Weber: You can’t be what you can’t see. I hope it shows that women can lead in this field despite being a substantial minority. However, I’ve heard people say after my second vice president year, ‘What’s she doing? Why aren’t there more women in the field?’ Me being president doesn’t quickly translate into raising the percentage of women in orthopaedics from 6 to 10 percent! The organization has more than 39,000 members. For the percentiles to change, it’s going to take a while—we have to get more diverse people in the pipeline and wait for some of the traditional members to retire out of the pipeline. The Academy doesn’t really have reach into the medical student space, or into the high schools to get diverse students interested in orthopedics. However, there are established, effective orthopaedic pipeline programs in that space. The Perry Initiative and Nth Dimensions are two pipeline programs that work to encourage and facilitate women and minority students into the field. But what the Academy can do is change the way the board and volunteer structure look. Right now you can look at the Academy’s board and volunteer structure and see it’s decidedly white and male. Goal No. 3 of our strategic plan requires us to develop a strategy so the Academy Board and volunteer structure looks different in 5 years—more like the patients we take care of in terms of its leadership. That will be an outward-facing example of prioritizing and encouraging more diversity in the field and being more inclusive. But the overall numbers of women in the field are going to take a while to change. It can change more rapidly in the percentage of women orthopaedic residents. Currently, 14-15 percent of orthopedic residents are women. There are more women in the pipeline coming, and the women are excited. I have heard increased enthusiasm about women in orthopedics over the past several years. I feel like women are developing their skill sets and are primed to lead. The Ruth Jackson Orthopaedic Society (RJOS) has a professional development program that is focused in this area. I believe we will see many more women leaders in the future.

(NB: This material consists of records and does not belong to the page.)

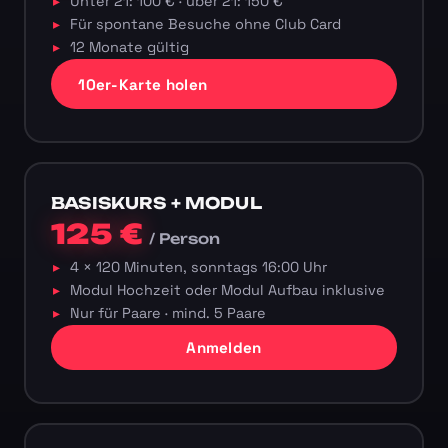
Unter 21: 100 € · über 21: 150 €
Für spontane Besuche ohne Club Card
12 Monate gültig
10er-Karte holen
BASISKURS + MODUL
125 €
/ Person
4 × 120 Minuten, sonntags 16:00 Uhr
Modul Hochzeit oder Modul Aufbau inklusive
Nur für Paare · mind. 5 Paare
Anmelden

Barbella: What advice would you give to women and minorities seeking to improve diversity in both the Academy and the field of orthopedics?
Weber: What I say to women and minority potential and actual orthopaedic surgeons on a regular basis is not different from what I say to anyone in the field. I think you have to be excellent and super competent. You have to be so good that no one can say they don’t want you for a specific reason related to race or gender. Be so good that others have to see you, have to put you on that committee, they have to have you lead that committee because you’re an excellent doctor, you’re an excellent surgeon, you’re an excellent leader. First, be a great doctor and a great surgeon because that’s what we do—we’re here to take care of patients. I’m proud to lead the AAOS, but I never forget that my true purpose in this field is to care for patients. As you’re becoming a really good doctor and surgeon, develop those additional skill sets that you will need—conflict management skills, negotiation skills, leadership skills—so you have the ability to lead practices, disease teams, service lines or organizations. If we want to lead those teams as a surgeon, then we better step it up.